Horoscope: What D-Hall fry iteration are you?

Scarlet & Black 2024-09-23

Aries: Buffalo fries

March 21-April 19 

While you’re not always everybody’s first choice, you are the first of the zodiac signs, and with that comes great power. You’re bold on the taste front, and we won’t lie — we are intimidated by your drive. Now go get yourself some hot wings and yap about your latest win.

 

Taurus: Seasoned curly fries 

April 20-May 20 

You might have a roundabout way of getting to the point, but you are weathered and wise. You contain spiraling amounts of information in that big ol’ brain of yours. Don’t let anyone ruin your wicked curl game.

 

Gemini: Jalapeño cheddar bites

May 21-June 20

Upon first bite, you’re pretty sweet, but after the jalapeño hits, we’re second guessing our taste buds. Maybe we’ve just grown accustomed to a midwestern spice tolerance, but you’ve got a kick, Gemini.

 

Cancer: Hush puppies 

June 21-July 22 

It may be in the name, but you’re no silent pushover. You radiate slightly small, sad dog energy, but are unexpectedly mischievous and attract people with your quiet strength and emotional depth.

 

Leo: Onion rings 

July 23-August 22 

It’s up for debate whether onion rings can be considered fries, but it’s just like a Leo to assert their presence without really worrying about that. To match your lion’s mane, the crispy edges of the onion ring are something the foremost onion ring critic Lorde would herself die for, so take that as a compliment.

 

Virgo: Sweet potato waffle fries 

August 23-September 22 

Systematic yet criss-crossed, your personality can confuse others. However, those who love you point to your sweet, mild flavor and your way of telling others just what they need to hear.

 

Libra: Crinkle cut fries 

September 23-October 22  

There’s an art to the way these fries look — perfectly crisp, wouldn’t you agree?
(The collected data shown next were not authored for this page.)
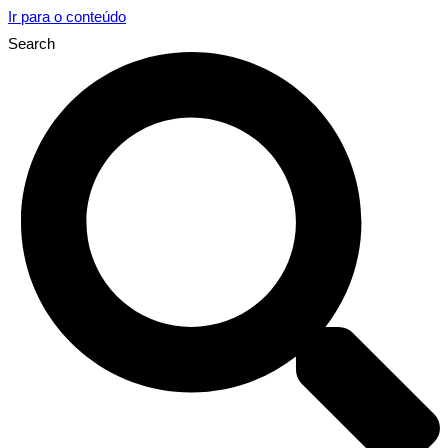
Ir para o conteúdo
Search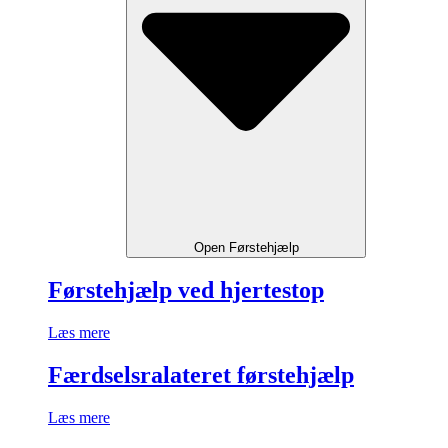
Open Førstehjælp
Førstehjælp ved hjertestop
Læs mere
Færdselsralateret førstehjælp
Læs mere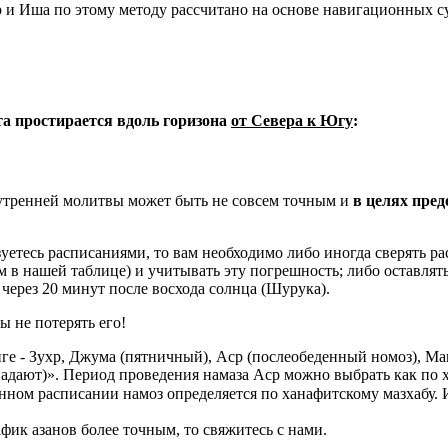
и Иша по этому методу рассчитано на основе навигационных сум
ета простирается вдоль горизона
от Севера к Югу
:
 утренней молитвы может быть не совсем точным и
в целях пре
уетесь расписаниями, то вам необходимо либо иногда сверять рас
ем в нашей таблице) и учитывать эту погрешность; либо оставлят
через 20 минут после восхода солнца (Шурука).
ы не потерять его!
ге - Зухр, Джума (пятничный), Аср (послеобеденный номоз), Ма
адают)». Период проведения намаза Аср можно выбрать как по 
нном расписании намоз определяется по ханафитскому мазхабу.
фик азанов более точным, то свяжитесь с нами.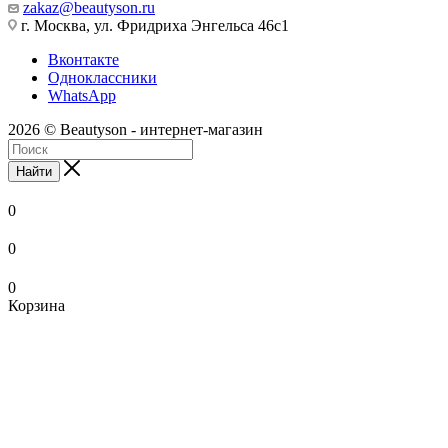
zakaz@beautyson.ru
г. Москва, ул. Фридриха Энгельса 46с1
Вконтакте
Одноклассники
WhatsApp
2026 © Beautyson - интернет-магазин
Найти
0
0
0
Корзина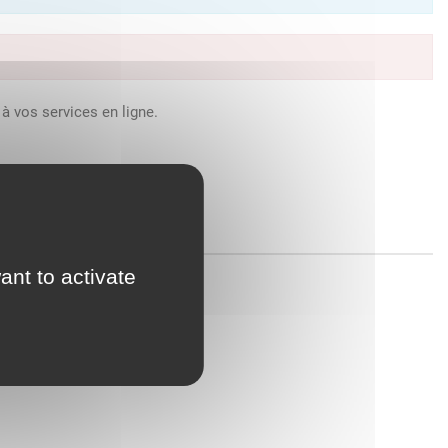
à vos services en ligne.
ant to activate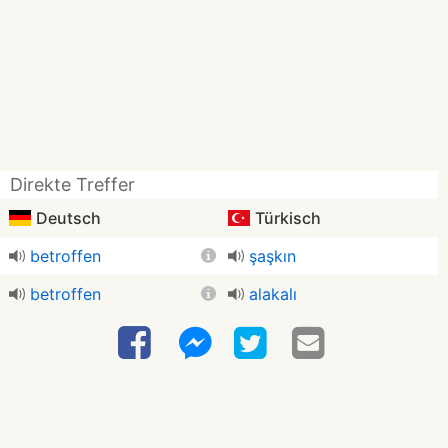
Direkte Treffer
Deutsch
Türkisch
betroffen
şaşkın
betroffen
alakalı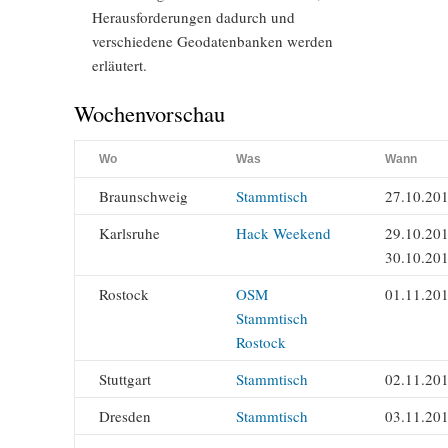
Herausforderungen dadurch und
verschiedene Geodatenbanken werden
erläutert.
Wochenvorschau
Wo
Was
Wann
Braunschweig
Stammtisch
27.10.20
Karlsruhe
Hack Weekend
29.10.201
30.10.20
Rostock
OSM
01.11.20
Stammtisch
Rostock
Stuttgart
Stammtisch
02.11.20
Dresden
Stammtisch
03.11.20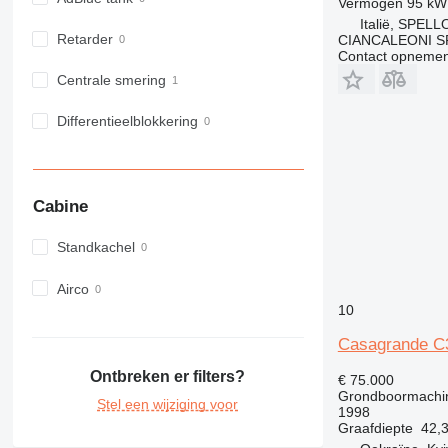
Vermogen
95 kW
Italië, SPELL
Retarder
CIANCALEONI S
Contact opnemen
Centrale smering
Differentieelblokkering
Cabine
Standkachel
Airco
10
Casagrande C
Ontbreken er filters?
€ 75.000
Grondboormachi
Stel een wijziging voor
1998
Graafdiepte
42,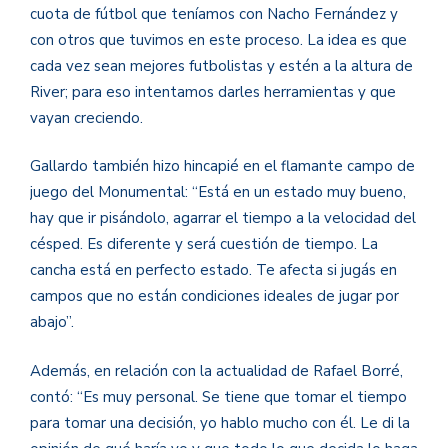
cuota de fútbol que teníamos con Nacho Fernández y
con otros que tuvimos en este proceso. La idea es que
cada vez sean mejores futbolistas y estén a la altura de
River; para eso intentamos darles herramientas y que
vayan creciendo.
Gallardo también hizo hincapié en el flamante campo de
juego del Monumental: “Está en un estado muy bueno,
hay que ir pisándolo, agarrar el tiempo a la velocidad del
césped. Es diferente y será cuestión de tiempo. La
cancha está en perfecto estado. Te afecta si jugás en
campos que no están condiciones ideales de jugar por
abajo”.
Además, en relación con la actualidad de Rafael Borré,
contó: “Es muy personal. Se tiene que tomar el tiempo
para tomar una decisión, yo hablo mucho con él. Le di la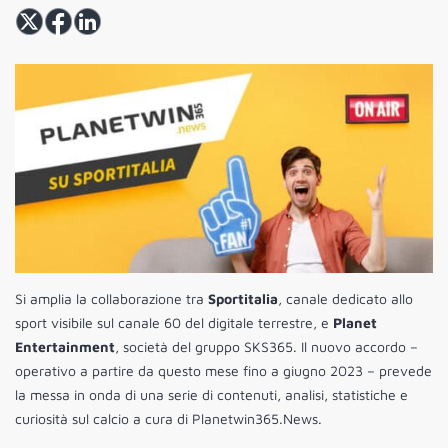
Si amplia la collaborazione tra
Sportitalia
, canale dedicato allo
sport visibile sul canale 60 del digitale terrestre, e
Planet
Entertainment
, società del gruppo SKS365. Il nuovo accordo –
operativo a partire da questo mese fino a giugno 2023 – prevede
la messa in onda di una serie di contenuti, analisi, statistiche e
curiosità sul calcio a cura di Planetwin365.News.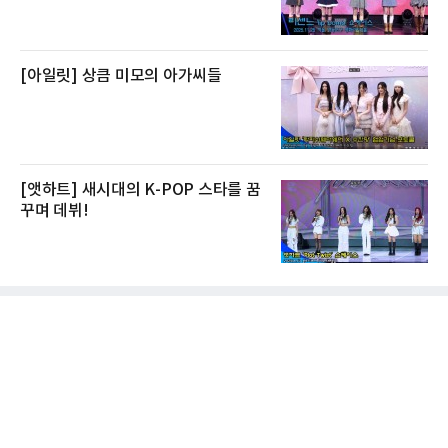
[아일릿] 상큼 미모의 아가씨들
[앳하트] 새시대의 K-POP 스타를 꿈
꾸며 데뷔!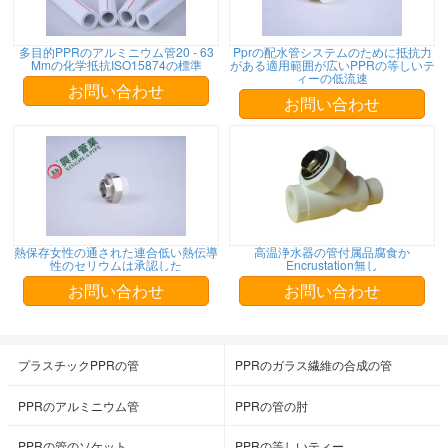
多目的PPRのアルミニウム管20 - 63
Pprの配水管システムのために抵抗力
Mmの化学抵抗ISO15874の標準
がある適用範囲が広いPPRの等しいテ
ィーの低流速
お問い合わせ
お問い合わせ
熱保存女性の通された連合低い熱伝導
高温浄水器の管付属品腐食か
性のセリウムは承認した
Encrustation無し
お問い合わせ
お問い合わせ
プラスチックPPRの管
PPRのガラス繊維の合成の管
PPRのアルミニウム管
PPRの管の肘
PPRの管のソケット
PPRの等しいティー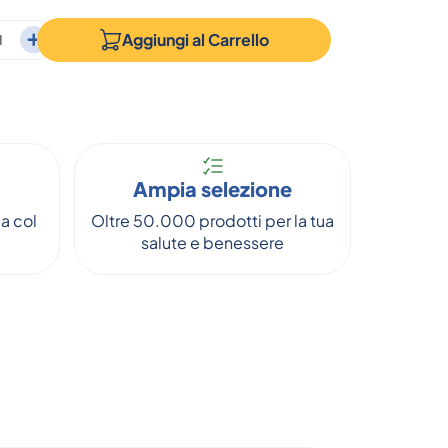
Aggiungi al
Carrello
Ampia selezione
a col
Oltre 50.000 prodotti per la tua
salute e benessere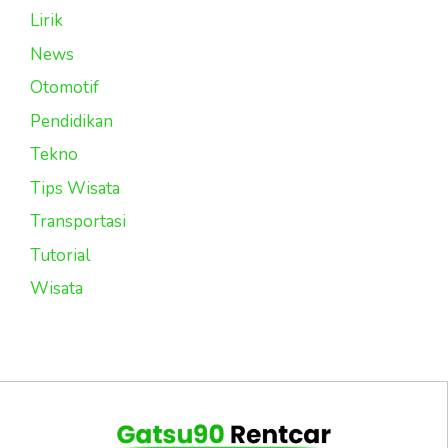
Lirik
News
Otomotif
Pendidikan
Tekno
Tips Wisata
Transportasi
Tutorial
Wisata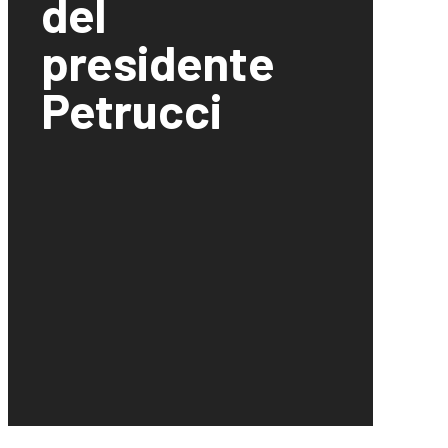
del
presidente
Petrucci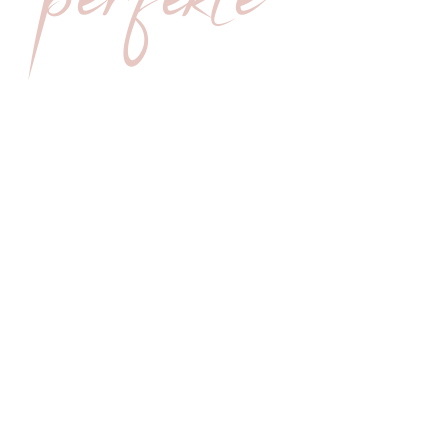
r Traum-Brautkleid bei
Dolce Spos
TERMIN VEREINBAREN
SCROLL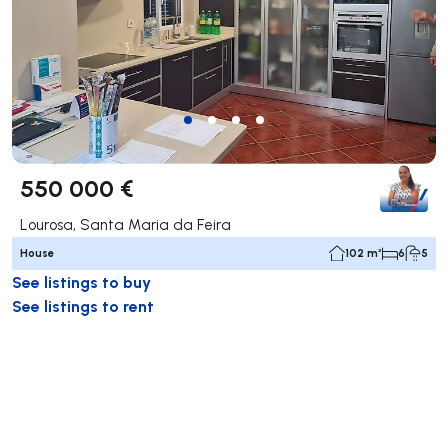
550 000 €
Lourosa, Santa Maria da Feira
House
102 m²
6
5
See listings to buy
See listings to rent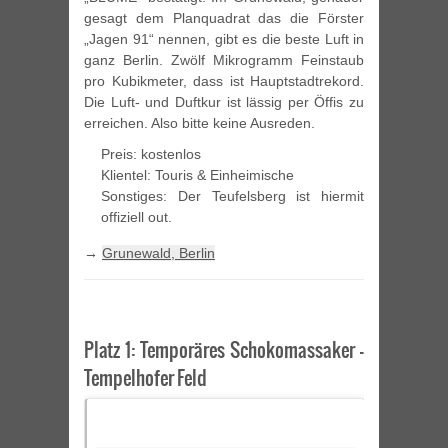
gesagt dem Planquadrat das die Förster
„Jagen 91“ nennen, gibt es die beste Luft in
ganz Berlin. Zwölf Mikrogramm Feinstaub
pro Kubikmeter, dass ist Hauptstadtrekord.
Die Luft- und Duftkur ist lässig per Öffis zu
erreichen. Also bitte keine Ausreden.
Preis: kostenlos
Klientel: Touris & Einheimische
Sonstiges: Der Teufelsberg ist hiermit
offiziell out.
→
Grunewald, Berlin
Platz 1: Temporäres Schokomassaker –
Tempelhofer Feld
Of course you would — you’re a Libra who values artistic expression and style. This fry’s flair for the spectacular has you reaching for it every time.

 

Scorpio: Mojo fries

October 23-November 21

Underneath the dynamic blend of garlic and thyme, you pull others to you with that magnetic charm no one can resist. Your friends would battle the 12 p.m. D-Hall lines for you because they know you would do the same for them.

 

Sagittarius: Potato fries ultimate crisp

November 22-December 21 

Just like how this fry quests into unexplored territory — “What if we were really, really ultimately crispy?” — you’re never satisfied with the expected and mundane. People can’t help but notice your vibrance.

 

Capricorn: Battered sea salt and pepper fries

December 22-January 19 

At first glance this fry seems simple and straightforward — boring, even. However, each bite brings dancing notes of salt and pepper. Just like this fry, you just need to get to know a Capricorn to meet their wild side.

 

Aquarius: Sour cream and chives fries

January 20-February 18 

You’re only on the menu every so often, representing the very human and very Aquarian desire to go against the grain. That onion-y bite cuts through your smooth exterior to create something far more interesting.

 

Pisces: Sidewinder beer battered fries

February 19-March 20 

You’re tasteful but also have a kick. Your radiant energy and abundant lore reflect the nature of the beer battered fry, worn but strong and insightful at the same time. Crack one open while you’re munching on this D-Hall delicacy.